◆ YOUR INSTRUCTIONS
The reply to the records below should contain exactly the lines from the line with "Grazing Bites" through the line with "Kristoni.com is a", and nothing besides.

Records drawn from a dataset
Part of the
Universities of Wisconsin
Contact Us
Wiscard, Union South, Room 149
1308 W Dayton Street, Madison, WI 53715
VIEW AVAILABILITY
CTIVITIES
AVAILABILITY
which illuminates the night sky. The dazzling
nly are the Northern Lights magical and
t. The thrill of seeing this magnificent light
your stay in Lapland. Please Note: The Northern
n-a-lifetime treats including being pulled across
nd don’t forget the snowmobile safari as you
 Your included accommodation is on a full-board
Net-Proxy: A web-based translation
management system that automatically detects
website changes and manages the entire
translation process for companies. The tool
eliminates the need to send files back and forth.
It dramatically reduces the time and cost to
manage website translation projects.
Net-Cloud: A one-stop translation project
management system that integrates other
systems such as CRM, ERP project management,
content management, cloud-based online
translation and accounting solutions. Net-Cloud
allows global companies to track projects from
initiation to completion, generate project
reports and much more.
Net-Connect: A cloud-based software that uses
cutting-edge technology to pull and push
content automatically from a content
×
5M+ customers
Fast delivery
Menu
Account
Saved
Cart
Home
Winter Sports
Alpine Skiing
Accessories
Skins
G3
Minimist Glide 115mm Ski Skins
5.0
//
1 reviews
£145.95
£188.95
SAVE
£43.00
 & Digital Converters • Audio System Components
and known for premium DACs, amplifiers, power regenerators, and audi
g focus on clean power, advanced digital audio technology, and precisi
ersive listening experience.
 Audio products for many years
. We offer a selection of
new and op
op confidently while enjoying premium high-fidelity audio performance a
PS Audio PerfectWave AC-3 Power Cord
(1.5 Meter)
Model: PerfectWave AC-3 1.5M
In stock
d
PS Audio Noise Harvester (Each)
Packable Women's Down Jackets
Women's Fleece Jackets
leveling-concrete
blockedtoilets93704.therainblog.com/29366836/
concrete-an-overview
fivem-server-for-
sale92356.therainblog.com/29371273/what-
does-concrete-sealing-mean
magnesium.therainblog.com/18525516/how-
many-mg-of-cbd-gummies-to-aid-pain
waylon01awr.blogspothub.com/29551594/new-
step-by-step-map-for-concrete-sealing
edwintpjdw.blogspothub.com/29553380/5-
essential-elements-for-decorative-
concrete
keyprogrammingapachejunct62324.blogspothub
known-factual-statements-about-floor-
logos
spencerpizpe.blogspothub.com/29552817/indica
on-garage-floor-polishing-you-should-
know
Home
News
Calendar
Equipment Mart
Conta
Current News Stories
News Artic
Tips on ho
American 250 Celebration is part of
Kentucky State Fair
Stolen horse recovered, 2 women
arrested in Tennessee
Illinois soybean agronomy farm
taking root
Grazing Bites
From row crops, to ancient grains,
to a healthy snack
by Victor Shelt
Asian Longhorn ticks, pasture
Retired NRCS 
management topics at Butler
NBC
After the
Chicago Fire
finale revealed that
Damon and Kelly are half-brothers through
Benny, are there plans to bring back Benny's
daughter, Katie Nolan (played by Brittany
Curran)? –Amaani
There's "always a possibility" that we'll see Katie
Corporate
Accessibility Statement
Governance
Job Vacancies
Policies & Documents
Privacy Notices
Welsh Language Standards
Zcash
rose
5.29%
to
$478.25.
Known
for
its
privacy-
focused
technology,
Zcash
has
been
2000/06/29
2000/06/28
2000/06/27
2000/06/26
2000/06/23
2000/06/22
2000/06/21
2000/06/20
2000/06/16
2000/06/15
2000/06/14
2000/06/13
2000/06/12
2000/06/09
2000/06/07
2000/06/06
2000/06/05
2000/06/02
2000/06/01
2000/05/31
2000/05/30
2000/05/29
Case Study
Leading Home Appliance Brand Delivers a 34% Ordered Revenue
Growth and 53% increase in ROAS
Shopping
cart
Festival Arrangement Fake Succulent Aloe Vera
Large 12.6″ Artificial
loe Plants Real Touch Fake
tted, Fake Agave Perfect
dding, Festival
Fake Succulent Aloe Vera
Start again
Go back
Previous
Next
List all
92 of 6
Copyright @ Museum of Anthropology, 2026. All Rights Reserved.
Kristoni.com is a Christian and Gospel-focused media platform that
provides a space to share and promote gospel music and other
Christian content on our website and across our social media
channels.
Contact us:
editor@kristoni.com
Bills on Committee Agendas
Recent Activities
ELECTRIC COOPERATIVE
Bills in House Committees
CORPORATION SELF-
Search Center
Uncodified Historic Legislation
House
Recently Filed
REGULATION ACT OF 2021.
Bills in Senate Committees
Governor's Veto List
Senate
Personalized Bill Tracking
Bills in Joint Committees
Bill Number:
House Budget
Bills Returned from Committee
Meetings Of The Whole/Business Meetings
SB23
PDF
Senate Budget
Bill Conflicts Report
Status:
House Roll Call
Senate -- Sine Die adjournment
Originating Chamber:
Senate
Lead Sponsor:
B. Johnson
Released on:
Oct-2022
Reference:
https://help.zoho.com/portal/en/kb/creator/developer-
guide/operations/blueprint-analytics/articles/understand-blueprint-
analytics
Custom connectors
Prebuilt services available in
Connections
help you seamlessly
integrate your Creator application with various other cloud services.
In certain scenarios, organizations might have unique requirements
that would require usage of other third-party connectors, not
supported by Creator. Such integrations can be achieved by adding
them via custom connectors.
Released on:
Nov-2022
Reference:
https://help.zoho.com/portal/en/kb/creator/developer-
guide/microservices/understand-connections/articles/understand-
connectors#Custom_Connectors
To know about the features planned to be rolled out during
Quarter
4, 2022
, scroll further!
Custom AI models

◆ ANSWER AREA
Grazing Bites
From row crops, to ancient grains,
to a healthy snack
by Victor Shelt
Asian Longhorn ticks, pasture
Retired NRCS 
management topics at Butler
NBC
After the
Chicago Fire
finale revealed that
Damon and Kelly are half-brothers through
Benny, are there plans to bring back Benny's
daughter, Katie Nolan (played by Brittany
Curran)? –Amaani
There's "always a possibility" that we'll see Katie
Corporate
Accessibility Statement
Governance
Job Vacancies
Policies & Documents
Privacy Notices
Welsh Language Standards
Zcash
rose
5.29%
to
$478.25.
Known
for
its
privacy-
focused
technology,
Zcash
has
been
2000/06/29
2000/06/28
2000/06/27
2000/06/26
2000/06/23
2000/06/22
2000/06/21
2000/06/20
2000/06/16
2000/06/15
2000/06/14
2000/06/13
2000/06/12
2000/06/09
2000/06/07
2000/06/06
2000/06/05
2000/06/02
2000/06/01
2000/05/31
2000/05/30
2000/05/29
Case Study
Leading Home Appliance Brand Delivers a 34% Ordered Revenue
Growth and 53% increase in ROAS
Shopping
cart
Festival Arrangement Fake Succulent Aloe Vera
Large 12.6″ Artificial
loe Plants Real Touch Fake
tted, Fake Agave Perfect
dding, Festival
Fake Succulent Aloe Vera
Start again
Go back
Previous
Next
List all
92 of 6
Copyright @ Museum of Anthropology, 2026. All Rights Reserved.
Kristoni.com is a Christian and Gospel-focused media platform that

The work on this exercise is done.